I had two composition teachers, one for electronic music and one for "traditional." And by traditional I mean Berg and Webern. I was expected to devise stratagems, tone rows and the like, for my compositions. I didn't know what I was doing. It ran counter to my intuition, and my pop music sensibilities. Besides, I liked Stravinsky. And Stravinsky to a Weberner is trash. He would say to me, "Stravinsky would be nothing without the repeated note." I was allowed to write what I wanted, but at that age one writes to please the professor.
Positive or negative? A little of both. Over the years I've had MANY great teachers to whom I owe my gratitude. My EM teacher taught me the value of the musical "gesture," which is part of me now. But the Berg disciple taught me nothing. I only regret that I never received a solid grounding in counterpoint and the classical style. But being academia, somehow that was not as important as being avant garde. My piano teacher, I must say, taught me so much! Ludmilla Lazar, a Bartok wiz! is what a good teacher is supposed to be. When I told her that I wanted to play the Stravinsky Piano Sonata (which was clearly beyond my level) she didn't say no, she just gave me a concerned look, thought about it, and then a small grin. She said, You will have to work very hard to learn this. So I did and she was behind me all the way.

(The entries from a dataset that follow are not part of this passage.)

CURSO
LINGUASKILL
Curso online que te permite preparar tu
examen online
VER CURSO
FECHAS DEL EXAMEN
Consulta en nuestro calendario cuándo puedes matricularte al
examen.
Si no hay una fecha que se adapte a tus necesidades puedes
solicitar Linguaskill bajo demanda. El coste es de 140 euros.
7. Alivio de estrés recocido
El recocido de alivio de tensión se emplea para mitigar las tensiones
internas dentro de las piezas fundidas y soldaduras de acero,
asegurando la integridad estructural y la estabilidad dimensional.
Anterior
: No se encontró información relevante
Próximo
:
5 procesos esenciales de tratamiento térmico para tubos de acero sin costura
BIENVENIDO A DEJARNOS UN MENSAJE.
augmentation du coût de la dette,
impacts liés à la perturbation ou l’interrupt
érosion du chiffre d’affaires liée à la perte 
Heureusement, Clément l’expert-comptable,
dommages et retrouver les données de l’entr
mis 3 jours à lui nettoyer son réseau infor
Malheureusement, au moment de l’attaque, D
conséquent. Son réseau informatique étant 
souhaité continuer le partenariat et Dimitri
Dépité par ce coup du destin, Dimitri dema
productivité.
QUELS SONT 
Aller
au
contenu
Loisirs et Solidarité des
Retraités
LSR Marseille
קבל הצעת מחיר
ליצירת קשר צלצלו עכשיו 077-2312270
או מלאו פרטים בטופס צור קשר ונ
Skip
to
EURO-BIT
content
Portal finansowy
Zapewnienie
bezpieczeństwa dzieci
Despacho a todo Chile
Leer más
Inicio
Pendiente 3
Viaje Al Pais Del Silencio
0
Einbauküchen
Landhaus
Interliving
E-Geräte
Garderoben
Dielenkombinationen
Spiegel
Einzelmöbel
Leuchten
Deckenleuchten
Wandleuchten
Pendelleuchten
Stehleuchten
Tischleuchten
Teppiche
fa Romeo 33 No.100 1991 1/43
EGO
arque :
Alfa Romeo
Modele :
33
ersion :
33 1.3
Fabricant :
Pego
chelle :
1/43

I had very little interaction with the orchestra for my compositions, just a few hours when you add it all up. I have always composed at the piano. Only recently, after selling my piano, do I use a DAW in conjunction with a notation program. This has opened up my world like you have no idea! Though I believe in teachers 100%, you probably know that all composers, regardless of structured education, are self taught.